**Work task:**
Look for "kurczaka" in the records and copy every line that has it.
___ Input data
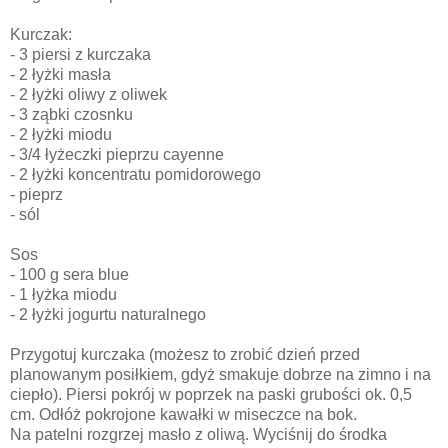
Kurczak:
- 3 piersi z kurczaka
- 2 łyżki masła
- 2 łyżki oliwy z oliwek
- 3 ząbki czosnku
- 2 łyżki miodu
- 3/4 łyżeczki pieprzu cayenne
- 2 łyżki koncentratu pomidorowego
- pieprz
- sól
Sos
- 100 g sera blue
- 1 łyżka miodu
- 2 łyżki jogurtu naturalnego
Przygotuj kurczaka (możesz to zrobić dzień przed
planowanym posiłkiem, gdyż smakuje dobrze na zimno i na
ciepło). Piersi pokrój w poprzek na paski grubości ok. 0,5
cm. Odłóż pokrojone kawałki w miseczce na bok.
Na patelni rozgrzej masło z oliwą. Wyciśnij do środka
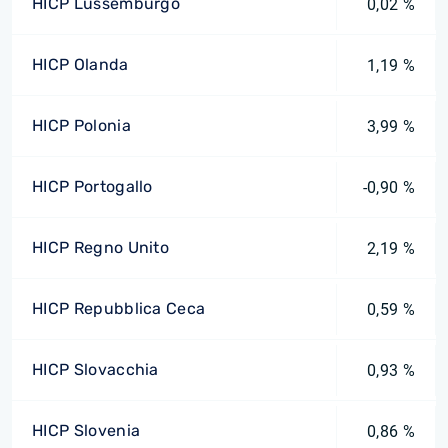
HICP Lussemburgo
0,02 %
HICP Olanda
1,19 %
HICP Polonia
3,99 %
HICP Portogallo
-0,90 %
HICP Regno Unito
2,19 %
HICP Repubblica Ceca
0,59 %
HICP Slovacchia
0,93 %
HICP Slovenia
0,86 %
______
**Answer below:**
- 3 piersi z kurczaka
Przygotuj kurczaka (możesz to zrobić dzień przed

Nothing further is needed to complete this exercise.